Der Pressbengel (1922) dedicated to his father Georg is Collin’s best-known work. It was later republished by the Mandragora Verlag (1984) with an introduction by Gustav Moessner, and later translated into Italian as Dal Rilegatore d’Arte (1996). A translation into English as The Bone Folder by Peter D. Verheyen first appeared in the Guild of Book Workers Journal (2009). Der Pressbengel is a dialogue between a bibliophile and a master bookbinder on all aspects of the bookbinding craft as well as specific techniques. Throughout the work, Collin himself is very frank in addressing the conflicts between quality and cost, as well as the positive and negative impacts of “machines” throughout the work.

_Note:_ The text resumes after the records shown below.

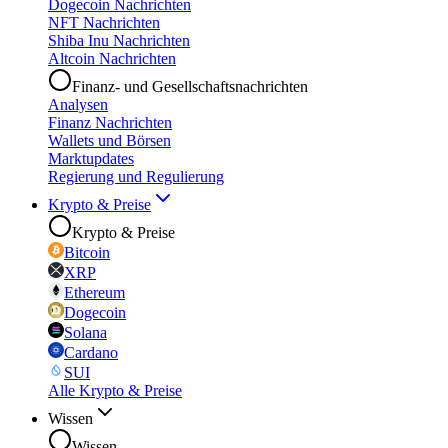
Dogecoin Nachrichten
NFT Nachrichten
Shiba Inu Nachrichten
Altcoin Nachrichten
Finanz- und Gesellschaftsnachrichten
Analysen
Finanz Nachrichten
Wallets und Börsen
Marktupdates
Regierung und Regulierung
Krypto & Preise
Krypto & Preise
Bitcoin
XRP
Ethereum
Dogecoin
Solana
Cardano
SUI
Alle Krypto & Preise
Wissen
Wissen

The introduction to the 1984 republication of Der Pressbengel stated that Ernst Collin was considered lost after 1933. Despite the ever-tightening spiral of restrictions on his work by the Nazis, first in the form of the Schriftleitergesetz that removed him from his editorial positions and later laws that eliminated his ability to work, Collin continued to write for the Allgemeiner Anzeiger für Buchbindereien at least until 1936 when he wrote on article on “Otto Pfaffs 25 jähriges Berufsjubiläum.”

Ernst Collin was also politically active, being listed as a contributor to Die Deutsche Nation: Eine Zeitschrift für Politik, along with the great bibliophile Graf Harry Keßler. The publication that was aligned with the Deutsche Demokratische Partei (DDP), a center-left social liberal party whose members included among others, Foreign Minister Walther Rathenau, party leader Friedrich Naumann, and Theodor Heuss who would become the first President of the German Federal Republic in 1949.

The 1947 issue of the Allgemeiner Anzeiger für Buchbindereien, the first published after the war included a notice (Randbemerkung) about the Collins (W. Collin, Georg Collin, and Ernst) in which it gave a brief history of these individuals and their work, also mentioning that Ernst had written for this publication for decades, and that as a Jew he had tried to emigrate in 1939, leaving a letter with the publishers. Nothing was heard from him thereafter.

From the Allgemeiner Anzeiger für Buchbindereien, Bd 60, Nr. 5, 1947 (S. 68-69)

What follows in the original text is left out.